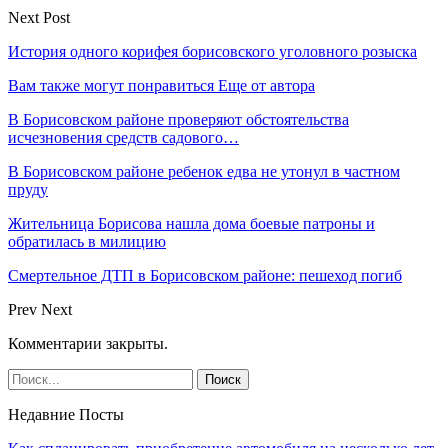
Next Post
История одного корифея борисовского уголовного розыска
Вам также могут понравиться
Еще от автора
В Борисовском районе проверяют обстоятельства
исчезновения средств садового…
В Борисовском районе ребенок едва не утонул в частном
пруду
Жительница Борисова нашла дома боевые патроны и
обратилась в милицию
Смертельное ДТП в Борисовском районе: пешеход погиб
Prev
Next
Комментарии закрыты.
Недавние Посты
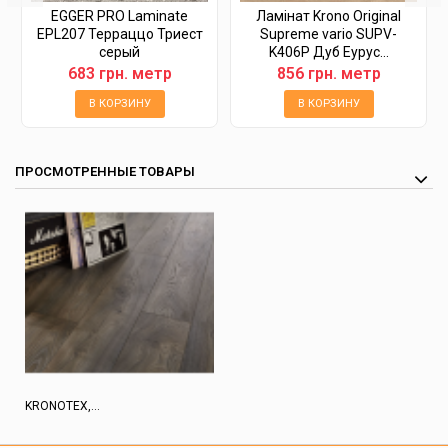
EGGER PRO Laminate
Ламінат Krono Original
EPL207 Терраццо Триест
Supreme vario SUPV-
серый
K406P Дуб Еурус...
683 грн. метр
856 грн. метр
В КОРЗИНУ
В КОРЗИНУ
ПРОСМОТРЕННЫЕ ТОВАРЫ
KRONOTEX,...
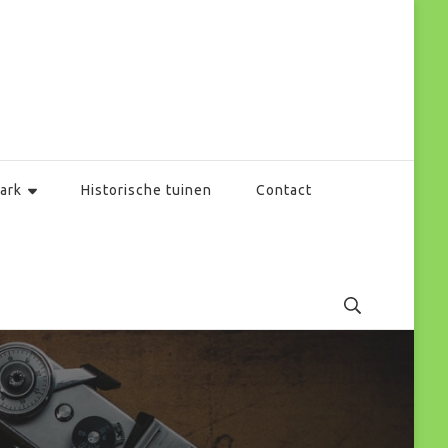
ark
Historische tuinen
Contact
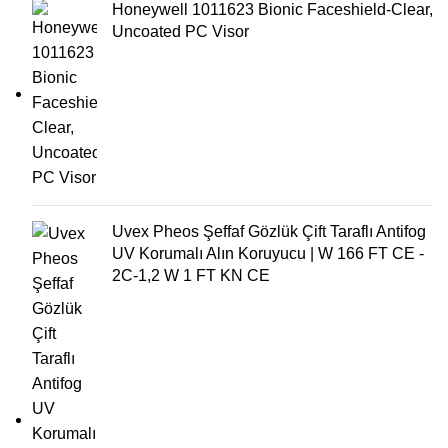
Honeywell 1011623 Bionic Faceshield-Clear,
Uncoated PC Visor
Uvex Pheos Şeffaf Gözlük Çift Taraflı Antifog
UV Korumalı Alın Koruyucu | W 166 FT CE -
2C-1,2 W 1 FT KN CE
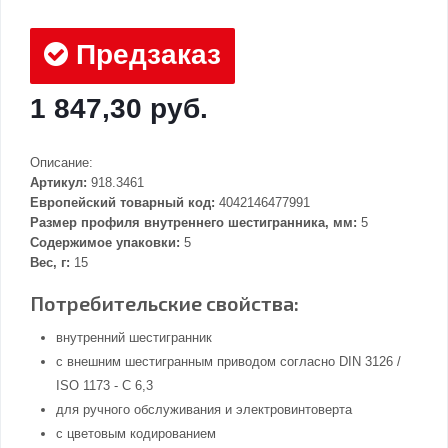
Предзаказ
1 847,30 руб.
Описание:
Артикул:
918.3461
Европейский товарный код:
4042146477991
Размер профиля внутреннего шестигранника, мм:
5
Содержимое упаковки:
5
Вес, г:
15
Потребительские свойства:
внутренний шестигранник
с внешним шестигранным приводом согласно DIN 3126 /
ISO 1173 - C 6,3
для ручного обслуживания и электровинтоверта
с цветовым кодированием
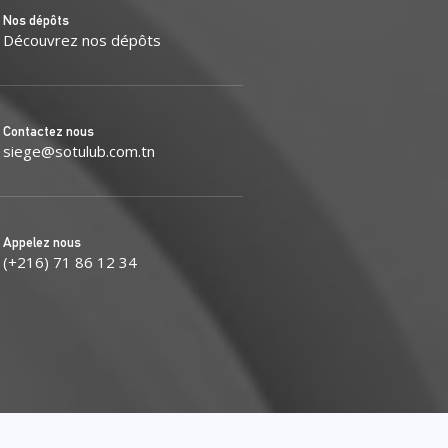
Nos dépôts
Découvrez nos dépôts
Contactez nous
siege@sotulub.com.tn
Appelez nous
(+216) 71 86 12 34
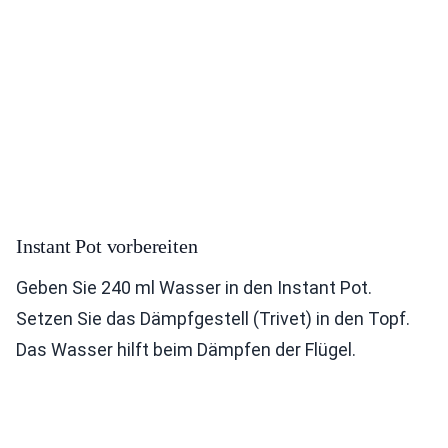
Instant Pot vorbereiten
Geben Sie 240 ml Wasser in den Instant Pot.
Setzen Sie das Dämpfgestell (Trivet) in den Topf.
Das Wasser hilft beim Dämpfen der Flügel.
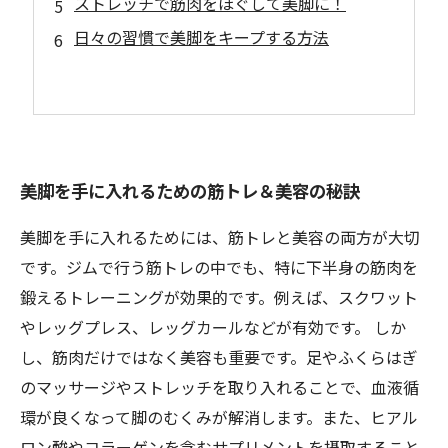
ストレッチで筋肉をほぐして美脚に！
日々の習慣で美脚をキープする方法
美脚を手に入れるための筋トレ＆美容の秘訣
美脚を手に入れるためには、筋トレと美容の両方が大切
です。ジムで行う筋トレの中でも、特に下半身の筋肉を
鍛えるトレーニングが効果的です。例えば、スクワット
やレッグプレス、レッグカールなどが有効です。 しか
し、筋肉だけではなく美容も重要です。足やふくらはぎ
のマッサージやストレッチを取り入れることで、血液循
環が良くなって脚のむくみが解消します。また、ヒアル
ロン酸やコラーゲンを含むサプリメントを摂取すること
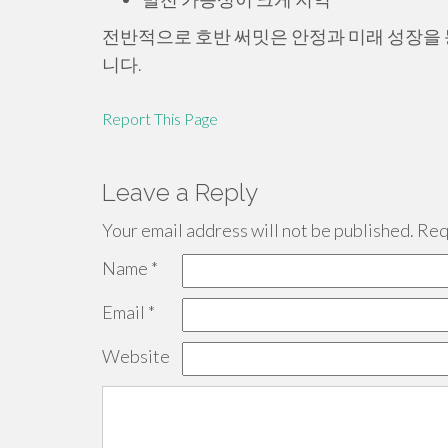
전반적으로 호반 써밋은 안정과 미래 성장을 
니다.
Report This Page
Leave a Reply
Your email address will not be published.
Requ
Name
*
Email
*
Website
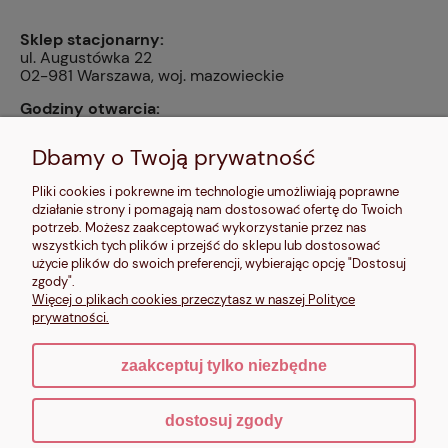
Sklep stacjonarny:
ul. Augustówka 22
02-981 Warszawa, woj. mazowieckie
Godziny otwarcia:
pn, wt, czw, pt: 9:00-14:00, śr: 10:00-16:00, sb: 10:00-
13:00, nd: nieczynne
Dbamy o Twoją prywatność
Kontakt:
Pliki cookies i pokrewne im technologie umożliwiają poprawne
604 680 566
,
działanie strony i pomagają nam dostosować ofertę do Twoich
kontakt@makalele.pl
;
makalele@poczta.fm
potrzeb. Możesz zaakceptować wykorzystanie przez nas
wszystkich tych plików i przejść do sklepu lub dostosować
Adres rejestrowy:
użycie plików do swoich preferencji, wybierając opcję "Dostosuj
ul. Bartycka 63A/32
zgody".
00-716 Warszawa
Więcej o plikach cookies przeczytasz w naszej Polityce
NIP: 6621635689
prywatności.
zaakceptuj tylko niezbędne
pokaż pełną wersję strony
dostosuj zgody
Sklep internetowy Shoper.pl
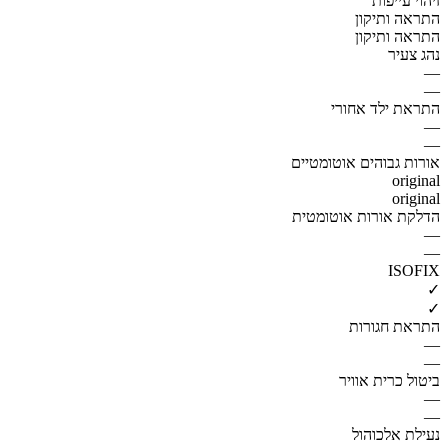
זיהוי עייפות
התראה ותיקון
התראה ותיקון
נהג צעיר
—
—
התראת ילד אחורי
—
—
אורות גבוהים אוטומטיים
original
original
הדלקת אורות אוטומטית
—
—
ISOFIX
✓
✓
התראת חגורות
—
—
ביטול כרית אוויר
—
—
נעילת אלכוהול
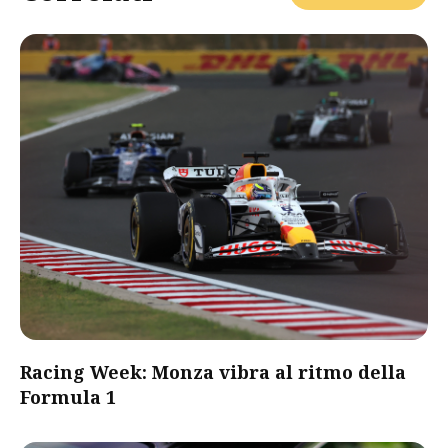
Racing Week: Monza vibra al ritmo della
Formula 1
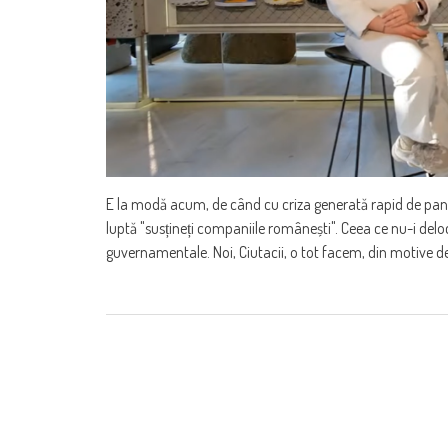
E la modă acum, de când cu criza generată rapid de pan
luptă "susțineți companiile românești". Ceea ce nu-i deloc 
guvernamentale. Noi, Ciutacii, o tot facem, din motive de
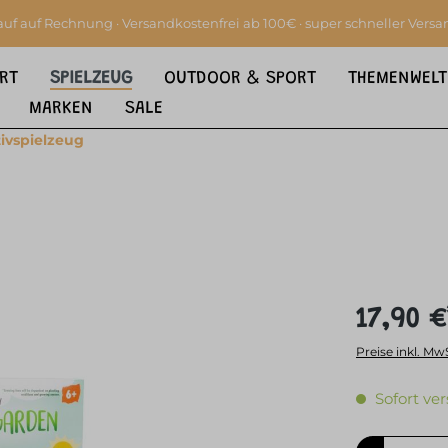
auf auf Rechnung · Versandkostenfrei ab 100€ · super schneller Versa
RT
SPIELZEUG
OUTDOOR & SPORT
THEMENWELT
MARKEN
SALE
ivspielzeug
17,90 €
Preise inkl. Mw
Sofort ver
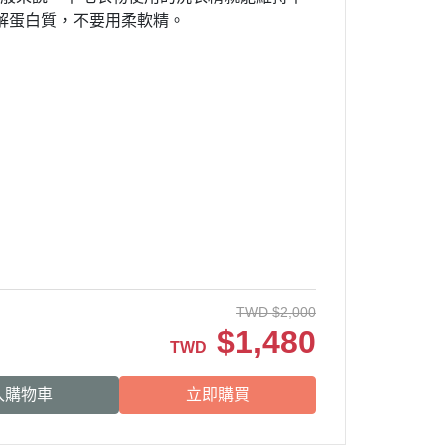
解蛋白質，不要用柔軟精。
TWD
$
2,000
$
1,480
TWD
入購物車
立即購買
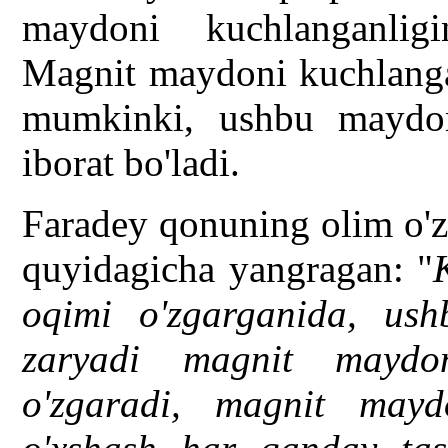
maydoni kuchlanganligi
Magnit maydoni kuchlangan
mumkinki, ushbu maydon
iborat bo'ladi.
Faradey qonuning olim o'zi
quyidagicha yangragan: "
oqimi o'zgarganida, ush
zaryadi magnit maydon
o'zgaradi, magnit mayd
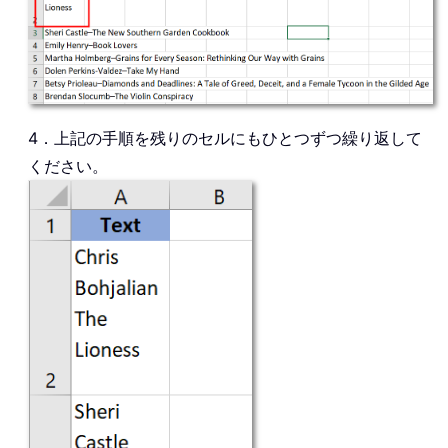
4．上記の手順を残りのセルにもひとつずつ繰り返して
ください。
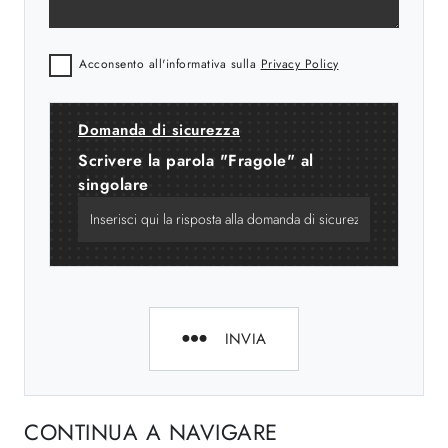
Acconsento all'informativa sulla
Privacy Policy
Domanda di sicurezza
Scrivere la parola "Fragole" al
singolare
INVIA
CONTINUA A NAVIGARE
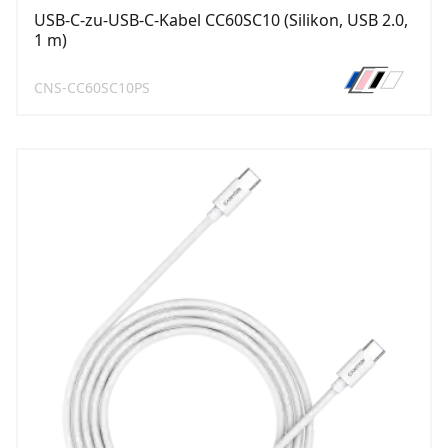
USB-C-zu-USB-C-Kabel CC60SC10 (Silikon, USB 2.0,
1 m)
CNS-CC60SC10PS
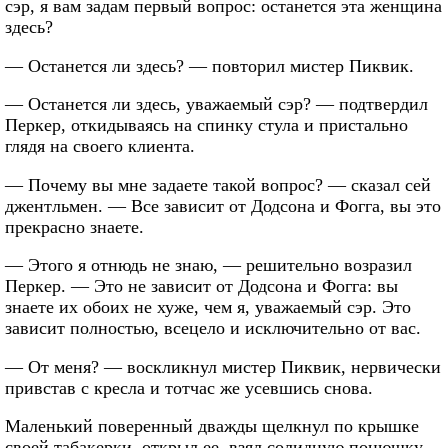
сэр, я вам задам первый вопрос: останется эта женщина
здесь?
— Останется ли здесь? — повторил мистер Пиквик.
— Останется ли здесь, уважаемый сэр? — подтвердил
Перкер, откидываясь на спинку стула и пристально
глядя на своего клиента.
— Почему вы мне задаете такой вопрос? — сказал сей
джентльмен. — Все зависит от Додсона и Фогга, вы это
прекрасно знаете.
— Этого я отнюдь не знаю, — решительно возразил
Перкер. — Это не зависит от Додсона и Фогга: вы
знаете их обоих не хуже, чем я, уважаемый сэр. Это
зависит полностью, всецело и исключительно от вас.
— От меня? — воскликнул мистер Пиквик, нервически
привстав с кресла и тотчас же усевшись снова.
Маленький поверенный дважды щелкнул по крышке
своей табакерки, открыл ее, взял солидную понюшку,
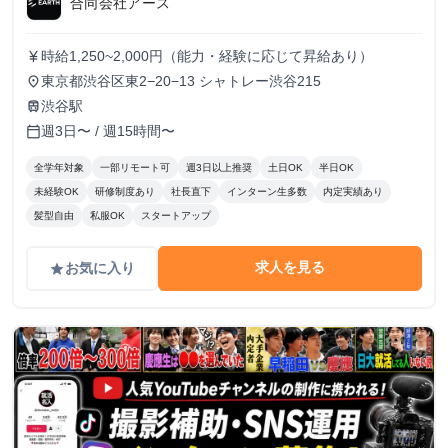
合同会社アース
時給1,250~2,000円（能力・経験に応じて昇給あり）
currency_yen
東京都渋谷区東2−20−13 シャトレー渋谷215
place
渋谷駅
train
週3日〜 / 週15時間〜
calendar_today
全学年対象
一部リモート可
週3日以上推奨
土日OK
半日OK
未経験OK
研修制度あり
社長直下
インターン生多数
内定実績あり
髪型自由
私服OK
スタートアップ
求人を見る
お気に入り
grade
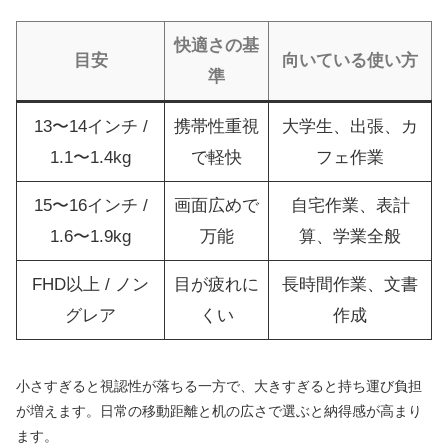
快適さの基
目安
向いている使い方
準
13〜14インチ /
携帯性重視
大学生、出張、カ
1.1〜1.4kg
で軽快
フェ作業
15〜16インチ /
画面広めで
自宅作業、表計
1.6〜1.9kg
万能
算、学業全般
FHD以上 / ノン
目が疲れに
長時間作業、文書
グレア
くい
作成
小さすぎると視認性が落ちる一方で、大きすぎると持ち運び負担
が増えます。日常の移動距離と机の広さで選ぶと納得感が高まり
ます。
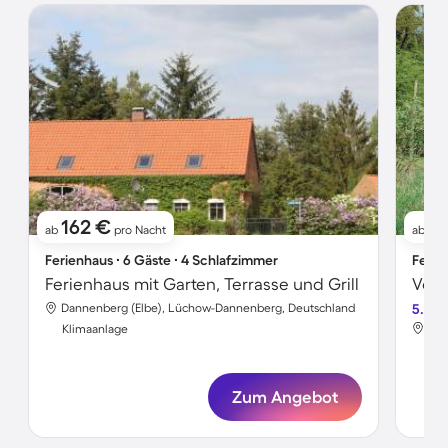
162 €
17
ab
pro Nacht
ab
Ferienhaus ∙ 6 Gäste ∙ 4 Schlafzimmer
Ferie
Ferienhaus mit Garten, Terrasse und Grill
Dannenberg (Elbe), Lüchow-Dannenberg, Deutschland
5.0
Dan
Klimaanlage
Kli
Zum Angebot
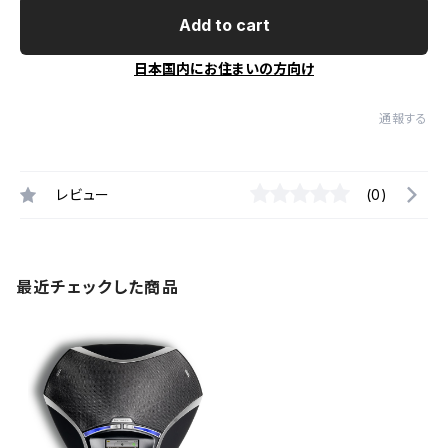
Add to cart
日本国内にお住まいの方向け
通報する
レビュー
(0)
最近チェックした商品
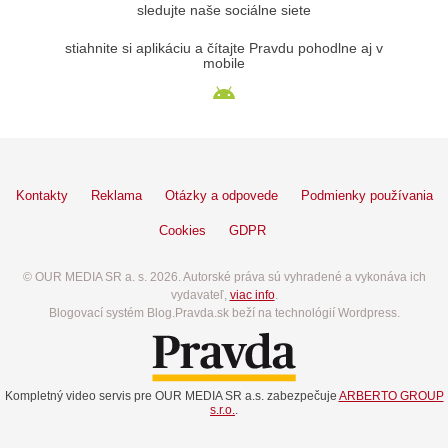
sledujte naše sociálne siete
stiahnite si aplikáciu a čítajte Pravdu pohodlne aj v
mobile
Kontakty
Reklama
Otázky a odpovede
Podmienky používania
Cookies
GDPR
© OUR MEDIA SR a. s. 2026. Autorské práva sú vyhradené a vykonáva ich
vydavateľ,
viac info
.
Blogovací systém Blog.Pravda.sk beží na technológií Wordpress.
Kompletný video servis pre OUR MEDIA SR a.s. zabezpečuje
ARBERTO GROUP
s.r.o.
.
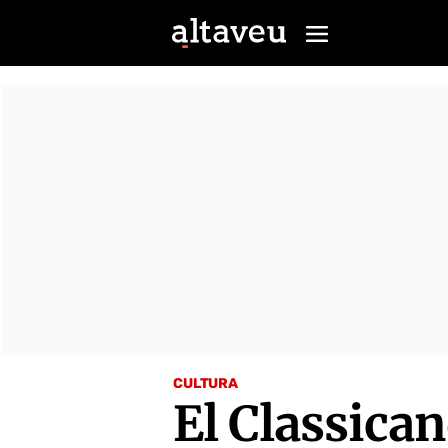
CULTURA
El Classican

________

» GOAL OF THE EXERCISE: Please, without any pictures, print each entry exactly.

» RESULT BELOW:
Next Post
История одного корифея борисовского уголовного розыска
Вам также могут понравиться
Еще от автора
В Борисовском районе проверяют обстоятельства
исчезновения средств садового…
В Борисовском районе ребенок едва не утонул в частном
пруду
Жительница Борисова нашла дома боевые патроны и
обратилась в милицию
Смертельное ДТП в Борисовском районе: пешеход погиб
Prev
Next
Комментарии закрыты.
Недавние Посты
EGGER PRO Laminate
Ламінат Krono Original
EPL207 Терраццо Триест
Supreme vario SUPV-
серый
K406P Дуб Еурус...
683 грн. метр
856 грн. метр
В КОРЗИНУ
В КОРЗИНУ
ПРОСМОТРЕННЫЕ ТОВАРЫ
KRONOTEX,...
ark
Historische tuinen
Contact
Honeywell 1011623 Bionic Faceshield-Clear,
Uncoated PC Visor
Uvex Pheos Şeffaf Gözlük Çift Taraflı Antifog
UV Korumalı Alın Koruyucu | W 166 FT CE -
2C-1,2 W 1 FT KN CE
Предзаказ
1 847,30 руб.
Описание:
Артикул:
918.3461
Европейский товарный код:
4042146477991
Размер профиля внутреннего шестигранника, мм:
5
Содержимое упаковки:
5
Вес, г:
15
Потребительские свойства:
внутренний шестигранник
с внешним шестигранным приводом согласно DIN 3126 /
ISO 1173 - C 6,3
для ручного обслуживания и электровинтоверта
с цветовым кодированием
Nos dépôts
Découvrez nos dépôts
Contactez nous
siege@sotulub.com.tn
Appelez nous
(+216) 71 86 12 34
Instant Pot vorbereiten
Geben Sie 240 ml Wasser in den Instant Pot.
Setzen Sie das Dämpfgestell (Trivet) in den Topf.
Das Wasser hilft beim Dämpfen der Flügel.
ストレッチで筋肉をほぐして美脚に！
日々の習慣で美脚をキープする方法
美脚を手に入れるための筋トレ＆美容の秘訣
美脚を手に入れるためには、筋トレと美容の両方が大切
です。ジムで行う筋トレの中でも、特に下半身の筋肉を
鍛えるトレーニングが効果的です。例えば、スクワット
やレッグプレス、レッグカールなどが有効です。 しか
し、筋肉だけではなく美容も重要です。足やふくらはぎ
のマッサージやストレッチを取り入れることで、血液循
環が良くなって脚のむくみが解消します。また、ヒアル
ロン酸やコラーゲンを含むサプリメントを摂取すること
전반적으로 호반 써밋은 안정과 미래 성장을 
니다.
Report This Page
Leave a Reply
Your email address will not be published.
Requ
Name
*
Email
*
Website
Sklep stacjonarny:
ul. Augustówka 22
02-981 Warszawa, woj. mazowieckie
Godziny otwarcia:
pn, wt, czw, pt: 9:00-14:00, śr: 10:00-16:00, sb: 10:00-
13:00, nd: nieczynne
Dbamy o Twoją prywatność
Kontakt:
Pliki cookies i pokrewne im technologie umożliwiają poprawne
604 680 566
,
działanie strony i pomagają nam dostosować ofertę do Twoich
kontakt@makalele.pl
;
makalele@poczta.fm
potrzeb. Możesz zaakceptować wykorzystanie przez nas
wszystkich tych plików i przejść do sklepu lub dostosować
Adres rejestrowy:
użycie plików do swoich preferencji, wybierając opcję "Dostosuj
ul. Bartycka 63A/32
zgody".
00-716 Warszawa
Więcej o plikach cookies przeczytasz w naszej Polityce
NIP: 6621635689
prywatności.
zaakceptuj tylko niezbędne
pokaż pełną wersję strony
dostosuj zgody
Sklep internetowy Shoper.pl
זיהוי עייפות
התראה ותיקון
התראה ותיקון
נהג צעיר
—
—
התראת ילד אחורי
—
—
אורות גבוהים אוטומטיים
original
original
הדלקת אורות אוטומטית
—
—
ISOFIX
✓
✓
התראת חגורות
—
—
ביטול כרית אוויר
—
—
נעילת אלכוהול
Racing Week: Monza vibra al ritmo della
Formula 1
E la modă acum, de când cu criza generată rapid de pan
luptă "susțineți companiile românești". Ceea ce nu-i deloc 
guvernamentale. Noi, Ciutacii, o tot facem, din motive de
auf auf Rechnung · Versandkostenfrei ab 100€ · super schneller Versa
RT
SPIELZEUG
OUTDOOR & SPORT
THEMENWELT
MARKEN
SALE
ivspielzeug
17,90 €
Preise inkl. Mw
Sofort ver
解蛋白質，不要用柔軟精。
TWD
$
2,000
$
1,480
TWD
入購物車
立即購買
maydoni kuchlanganligi
Magnit maydoni kuchlangan
mumkinki, ushbu maydon
iborat bo'ladi.
Faradey qonuning olim o'zi
quyidagicha yangragan: "
oqimi o'zgarganida, ush
zaryadi magnit maydon
o'zgaradi, magnit mayd
4．上記の手順を残りのセルにもひとつずつ繰り返して
ください。
Acconsento all'informativa sulla
Privacy Policy
Domanda di sicurezza
Scrivere la parola "Fragole" al
singolare
INVIA
CONTINUA A NAVIGARE
USB-C-zu-USB-C-Kabel CC60SC10 (Silikon, USB 2.0,
1 m)
CNS-CC60SC10PS
сэр, я вам задам первый вопрос: останется эта женщина
здесь?
— Останется ли здесь? — повторил мистер Пиквик.
— Останется ли здесь, уважаемый сэр? — подтвердил
Перкер, откидываясь на спинку стула и пристально
глядя на своего клиента.
— Почему вы мне задаете такой вопрос? — сказал сей
джентльмен. — Все зависит от Додсона и Фогга, вы это
прекрасно знаете.
— Этого я отнюдь не знаю, — решительно возразил
Перкер. — Это не зависит от Додсона и Фогга: вы
знаете их обоих не хуже, чем я, уважаемый сэр. Это
зависит полностью, всецело и исключительно от вас.
— От меня? — воскликнул мистер Пиквик, нервически
привстав с кресла и тотчас же усевшись снова.
Маленький поверенный дважды щелкнул по крышке
своей табакерки, открыл ее, взял солидную понюшку,
合同会社アース
時給1,250~2,000円（能力・経験に応じて昇給あり）
currency_yen
東京都渋谷区東2−20−13 シャトレー渋谷215
place
渋谷駅
train
週3日〜 / 週15時間〜
calendar_today
全学年対象
一部リモート可
週3日以上推奨
土日OK
半日OK
未経験OK
研修制度あり
社長直下
インターン生多数
内定実績あり
髪型自由
私服OK
スタートアップ
求人を見る
お気に入り
grade
快適さの基
目安
向いている使い方
準
13〜14インチ /
携帯性重視
大学生、出張、カ
1.1〜1.4kg
で軽快
フェ作業
15〜16インチ /
画面広めで
自宅作業、表計
1.6〜1.9kg
万能
算、学業全般
FHD以上 / ノン
目が疲れに
長時間作業、文書
グレア
くい
作成
小さすぎると視認性が落ちる一方で、大きすぎると持ち運び負担
が増えます。日常の移動距離と机の広さで選ぶと納得感が高まり
ます。
162 €
17
ab
pro Nacht
ab
Ferienhaus ∙ 6 Gäste ∙ 4 Schlafzimmer
Ferie
Ferienhaus mit Garten, Terrasse und Grill
Dannenberg (Elbe), Lüchow-Dannenberg, Deutschland
5.0
Dan
Klimaanlage
Kli
Zum Angebot
Add to cart
日本国内にお住まいの方向け
通報する
レビュー
(0)
最近チェックした商品
sledujte naše sociálne siete
stiahnite si aplikáciu a čítajte Pravdu pohodlne aj v
mobile
Kontakty
Reklama
Otázky a odpovede
Podmienky používania
Cookies
GDPR
© OUR MEDIA SR a. s. 2026. Autorské práva sú vyhradené a vykonáva ich
vydavateľ,
viac info
.
Blogovací systém Blog.Pravda.sk beží na technológií Wordpress.
Kompletný video servis pre OUR MEDIA SR a.s. zabezpečuje
ARBERTO GROUP
s.r.o.
.
CULTURA
El Classican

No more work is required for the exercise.